"Over the Garden Wall" was a mini-series that had aired on Cartoon Network in 2014. It has won a Reuben Award and an Emmy for Outstanding Animated program. It is one of my favorite cartoons because of how well the story is told and the dark subject that is the center of the story.

The show is about two brothers, Wirt and Greg, who wander through the woods as the try to find their way home. The woods they travel through, known as The Unknown, end up being nothing more than a dream that the two had as they almost drown in a pond unconscious. After watching it a second time, I began to draw more and more evidence that supports the idea that The Unknown is a metaphor for the concept of Limbo, when someone is in between life and death.

One of the first major pieces of evidence is the second episode that takes place in a town called Pottsfield. The town is occupied by skeletons that are dug up and wear pumpkins and crops as clothing.
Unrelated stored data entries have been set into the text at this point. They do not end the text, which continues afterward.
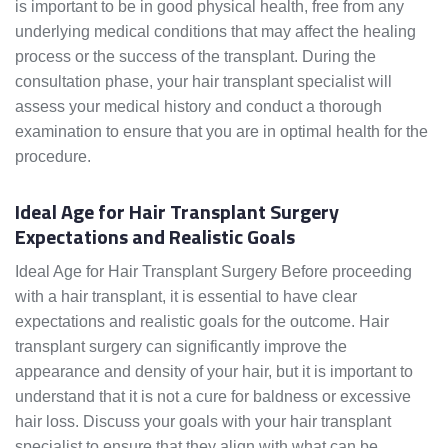
is important to be in good physical health, free from any
underlying medical conditions that may affect the healing
process or the success of the transplant. During the
consultation phase, your hair transplant specialist will
assess your medical history and conduct a thorough
examination to ensure that you are in optimal health for the
procedure.
Ideal Age for Hair Transplant Surgery
Expectations and Realistic Goals
Ideal Age for Hair Transplant Surgery Before proceeding
with a hair transplant, it is essential to have clear
expectations and realistic goals for the outcome. Hair
transplant surgery can significantly improve the
appearance and density of your hair, but it is important to
understand that it is not a cure for baldness or excessive
hair loss. Discuss your goals with your hair transplant
specialist to ensure that they align with what can be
Before the boys leave the leader asks if they are going to stay, when Wirt says no, he says, “Oh well, you'll join us someday.” Pottsfield is supposed to be the end result of everyone’s life where the dead finally rest based off of how it is full of skeletons and that the leader hints at the fact that they will one day join.

Another major part to look at is an episode where they have to take a ferry to travel down river where they can meet a witch who can supposedly take them home. To take the ferry it is required that they pay the toll which is two cents. At first I didn’t think anything of the price, but after I thought of it more, it reminded me of the river of styx in Greek mythology. In the underworld in Greek mythology, there is a river that you must cross. In order to cross the river you must pay the ferryman two coins, the same price that the ferry charged. The ferry is supposed to be another step for the two boys as they travel further into the unknown.

A major point I wanted to look at was the Edelwood trees that make up the forest. One of the characters, the woodsman, travels through the unknown looking for these trees so to chop down he may grind their wood into oil to fuel his lantern. He has to keep the lantern lit or else the flame that is his daughter’s soul will go out. The Edelwood trees are actually the people who have lost hope trying to navigate their way out of the unknown. After all their hope is lost, the main antagonist, the Beast, claims them and turns them into trees. He claims that the unknown is his forest and that he has grown all of these trees. The forest is supposed to be both the end result and the doom of the two brothers if they lose all hope.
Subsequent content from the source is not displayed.